Dia merincikan dari 8 juta KPM BLT Dana Desa tersebut, 1,45 juta KPM diantaranya kehilangan mata pencaharian, kemudian 5,31 juta KPM layak menerima jaring pengaman sosial tapi tidak terdata.
Sementara terdapat 947.000 KPM terdata dalam data terpadu kesejahteraan sosial (DTKS) namun belum mendapat bantuan.

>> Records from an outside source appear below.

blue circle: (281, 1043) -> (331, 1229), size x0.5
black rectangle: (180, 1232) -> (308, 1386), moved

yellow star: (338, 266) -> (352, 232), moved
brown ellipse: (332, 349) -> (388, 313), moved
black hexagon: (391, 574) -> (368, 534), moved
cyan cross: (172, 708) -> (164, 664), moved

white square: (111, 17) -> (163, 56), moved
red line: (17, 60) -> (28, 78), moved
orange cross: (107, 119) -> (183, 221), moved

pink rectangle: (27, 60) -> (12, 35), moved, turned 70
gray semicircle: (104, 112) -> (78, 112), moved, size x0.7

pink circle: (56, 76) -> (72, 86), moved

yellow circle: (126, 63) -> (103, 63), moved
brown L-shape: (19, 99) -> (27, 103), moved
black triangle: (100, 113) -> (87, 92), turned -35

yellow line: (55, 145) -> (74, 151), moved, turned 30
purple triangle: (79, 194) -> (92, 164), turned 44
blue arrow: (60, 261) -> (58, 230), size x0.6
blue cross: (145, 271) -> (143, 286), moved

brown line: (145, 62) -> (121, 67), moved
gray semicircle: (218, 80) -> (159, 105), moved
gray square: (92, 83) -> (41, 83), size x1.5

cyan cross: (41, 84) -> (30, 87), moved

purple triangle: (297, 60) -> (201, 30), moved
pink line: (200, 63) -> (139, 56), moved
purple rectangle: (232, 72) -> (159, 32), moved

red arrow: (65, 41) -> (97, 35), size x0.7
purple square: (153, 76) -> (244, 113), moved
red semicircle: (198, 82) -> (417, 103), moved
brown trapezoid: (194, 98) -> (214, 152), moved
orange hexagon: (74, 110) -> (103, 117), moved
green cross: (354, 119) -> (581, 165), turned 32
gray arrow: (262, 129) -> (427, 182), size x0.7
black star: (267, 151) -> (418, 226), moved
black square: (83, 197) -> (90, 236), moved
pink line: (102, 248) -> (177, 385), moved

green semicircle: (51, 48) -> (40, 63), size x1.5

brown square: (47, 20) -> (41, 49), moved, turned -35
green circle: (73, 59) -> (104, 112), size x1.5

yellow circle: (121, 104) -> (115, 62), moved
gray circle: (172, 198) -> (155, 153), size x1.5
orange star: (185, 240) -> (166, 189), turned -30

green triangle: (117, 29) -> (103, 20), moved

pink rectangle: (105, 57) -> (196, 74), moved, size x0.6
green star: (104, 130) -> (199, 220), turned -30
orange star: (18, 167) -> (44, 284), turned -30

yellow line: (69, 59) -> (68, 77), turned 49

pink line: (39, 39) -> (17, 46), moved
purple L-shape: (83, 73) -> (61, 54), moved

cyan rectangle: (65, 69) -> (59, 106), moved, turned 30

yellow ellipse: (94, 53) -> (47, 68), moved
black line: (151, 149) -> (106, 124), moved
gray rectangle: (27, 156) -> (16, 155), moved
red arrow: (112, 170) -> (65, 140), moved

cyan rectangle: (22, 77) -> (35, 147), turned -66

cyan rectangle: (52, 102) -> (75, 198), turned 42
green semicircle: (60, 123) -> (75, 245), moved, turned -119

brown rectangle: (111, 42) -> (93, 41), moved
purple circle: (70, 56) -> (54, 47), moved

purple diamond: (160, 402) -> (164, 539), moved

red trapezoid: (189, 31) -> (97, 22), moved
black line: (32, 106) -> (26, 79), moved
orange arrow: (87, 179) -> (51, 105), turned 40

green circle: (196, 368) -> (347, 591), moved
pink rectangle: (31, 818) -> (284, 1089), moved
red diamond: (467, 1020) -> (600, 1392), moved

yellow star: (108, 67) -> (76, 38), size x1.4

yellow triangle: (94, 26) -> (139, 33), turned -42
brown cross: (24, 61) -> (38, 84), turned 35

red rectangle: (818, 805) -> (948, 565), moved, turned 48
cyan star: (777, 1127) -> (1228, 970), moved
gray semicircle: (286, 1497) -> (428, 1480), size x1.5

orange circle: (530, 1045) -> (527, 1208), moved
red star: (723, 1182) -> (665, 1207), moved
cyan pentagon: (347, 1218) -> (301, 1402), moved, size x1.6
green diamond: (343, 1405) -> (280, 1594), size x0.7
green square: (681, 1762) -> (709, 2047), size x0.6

Kemudian, 311.000 memiliki anggota keluarga rentan yang berpenyakit kronis.
Abdul Halim menuturkan BLT Dana Desa adalah satu dari tiga kebijakan besar Kemendes PDTT yang disebut sebagai orkestrasi kebijakan desa merespons pandemi COVID-19.
Tujuannya untuk menjaga kesempatan kerja lewat program Padat Karya Tunai Desa. Sasarannya, keluarga miskin, pengangguran, setengah menganggur, dan kelompok marjinal lainnya.
Politikus PKB ini bahkan mengungkapkan banyak negara yang ingin meniru BLT Dana Desa.
“Profesor Scott Guggenheim dari Georgetown University menyebut bahwa melalui BLT Dana Desa Indonesia telah menjadi pelopor jaring pengaman sosial komplementer. Karena dari 8 juta KPM, setelah kita lihat klaster sosialnya ada 2,4 juta KPM dengan perempuan sebagai Kepala Keluarga. Karenanya banyak negara yang ingin meniru BLT Dana Desa,” tandasnya.